#### Task brief
Reproduce the whole of the data exactly.

- Opening Delimiter -

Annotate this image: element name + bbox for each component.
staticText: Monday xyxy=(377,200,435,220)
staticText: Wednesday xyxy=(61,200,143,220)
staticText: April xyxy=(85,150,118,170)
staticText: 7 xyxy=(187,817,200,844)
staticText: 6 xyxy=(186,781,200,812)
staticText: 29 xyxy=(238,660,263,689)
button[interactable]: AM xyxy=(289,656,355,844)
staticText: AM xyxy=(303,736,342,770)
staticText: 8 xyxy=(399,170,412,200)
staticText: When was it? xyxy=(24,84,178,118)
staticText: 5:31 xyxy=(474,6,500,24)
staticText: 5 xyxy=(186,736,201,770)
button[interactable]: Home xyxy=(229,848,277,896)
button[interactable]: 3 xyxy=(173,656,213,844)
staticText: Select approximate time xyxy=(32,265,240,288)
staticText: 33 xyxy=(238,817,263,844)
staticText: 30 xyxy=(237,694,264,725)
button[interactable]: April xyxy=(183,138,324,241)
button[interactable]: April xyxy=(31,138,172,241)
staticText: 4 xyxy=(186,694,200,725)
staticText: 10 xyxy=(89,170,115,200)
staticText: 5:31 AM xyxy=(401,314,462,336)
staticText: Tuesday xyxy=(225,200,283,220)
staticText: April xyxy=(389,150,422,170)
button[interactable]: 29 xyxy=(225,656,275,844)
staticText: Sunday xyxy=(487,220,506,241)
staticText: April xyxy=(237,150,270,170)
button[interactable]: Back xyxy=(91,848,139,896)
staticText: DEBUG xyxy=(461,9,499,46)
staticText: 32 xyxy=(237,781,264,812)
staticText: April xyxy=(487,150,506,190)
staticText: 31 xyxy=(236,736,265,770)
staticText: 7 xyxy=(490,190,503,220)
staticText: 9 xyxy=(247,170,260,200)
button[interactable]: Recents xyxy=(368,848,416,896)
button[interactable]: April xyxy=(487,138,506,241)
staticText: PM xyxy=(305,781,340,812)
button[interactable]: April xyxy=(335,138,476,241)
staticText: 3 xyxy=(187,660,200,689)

- Closing Delimiter -

#### Answer box
Annotate this image: element name + bbox for each component.
staticText: Monday xyxy=(377,200,435,220)
staticText: Wednesday xyxy=(61,200,143,220)
staticText: April xyxy=(85,150,118,170)
staticText: 7 xyxy=(187,817,200,844)
staticText: 6 xyxy=(186,781,200,812)
staticText: 29 xyxy=(238,660,263,689)
button[interactable]: AM xyxy=(289,656,355,844)
staticText: AM xyxy=(303,736,342,770)
staticText: 8 xyxy=(399,170,412,200)
staticText: When was it? xyxy=(24,84,178,118)
staticText: 5:31 xyxy=(474,6,500,24)
staticText: 5 xyxy=(186,736,201,770)
button[interactable]: Home xyxy=(229,848,277,896)
button[interactable]: 3 xyxy=(173,656,213,844)
staticText: Select approximate time xyxy=(32,265,240,288)
staticText: 33 xyxy=(238,817,263,844)
staticText: 30 xyxy=(237,694,264,725)
button[interactable]: April xyxy=(183,138,324,241)
button[interactable]: April xyxy=(31,138,172,241)
staticText: 4 xyxy=(186,694,200,725)
staticText: 10 xyxy=(89,170,115,200)
staticText: 5:31 AM xyxy=(401,314,462,336)
staticText: Tuesday xyxy=(225,200,283,220)
staticText: April xyxy=(389,150,422,170)
button[interactable]: 29 xyxy=(225,656,275,844)
staticText: Sunday xyxy=(487,220,506,241)
staticText: April xyxy=(237,150,270,170)
button[interactable]: Back xyxy=(91,848,139,896)
staticText: DEBUG xyxy=(461,9,499,46)
staticText: 32 xyxy=(237,781,264,812)
staticText: April xyxy=(487,150,506,190)
staticText: 31 xyxy=(236,736,265,770)
staticText: 7 xyxy=(490,190,503,220)
staticText: 9 xyxy=(247,170,260,200)
button[interactable]: Recents xyxy=(368,848,416,896)
button[interactable]: April xyxy=(487,138,506,241)
staticText: PM xyxy=(305,781,340,812)
button[interactable]: April xyxy=(335,138,476,241)
staticText: 3 xyxy=(187,660,200,689)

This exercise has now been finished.